**Task directions**
Print all the data below exactly, without images.

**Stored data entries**
•••••
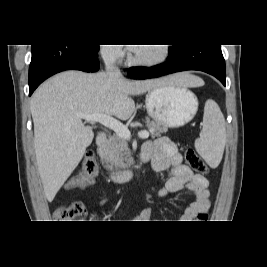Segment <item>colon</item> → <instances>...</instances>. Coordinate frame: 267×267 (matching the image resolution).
Instances as JSON below:
<instances>
[{
	"label": "colon",
	"mask_w": 267,
	"mask_h": 267,
	"mask_svg": "<svg viewBox=\"0 0 267 267\" xmlns=\"http://www.w3.org/2000/svg\"><path fill=\"white\" fill-rule=\"evenodd\" d=\"M185 160L188 166L199 174L207 173V166L201 157L192 149L186 148L185 150ZM98 165L93 152L88 151L83 160L82 168L79 175L76 177L81 184L87 183L94 174L97 172ZM86 206L82 201H73L67 206L59 207L54 212L55 222L59 223H74L80 222L86 215ZM208 215L206 213H201L199 215L200 222H206Z\"/></svg>",
	"instance_id": "obj_1"
}]
</instances>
•••••
**Response box**
Segment <item>colon</item> → <instances>...</instances>. Coordinate frame: 267×267 (matching the image resolution).
Instances as JSON below:
<instances>
[{
	"label": "colon",
	"mask_w": 267,
	"mask_h": 267,
	"mask_svg": "<svg viewBox=\"0 0 267 267\" xmlns=\"http://www.w3.org/2000/svg\"><path fill=\"white\" fill-rule=\"evenodd\" d=\"M185 160L188 166L199 174L207 173V166L201 157L192 149L186 148L185 150ZM98 165L93 152L88 151L83 160L82 168L79 175L76 177L81 184L87 183L94 174L97 172ZM86 206L82 201H73L67 206L59 207L54 212L55 222L59 223H74L80 222L86 215ZM208 215L206 213H201L199 215L200 222H206Z\"/></svg>",
	"instance_id": "obj_1"
}]
</instances>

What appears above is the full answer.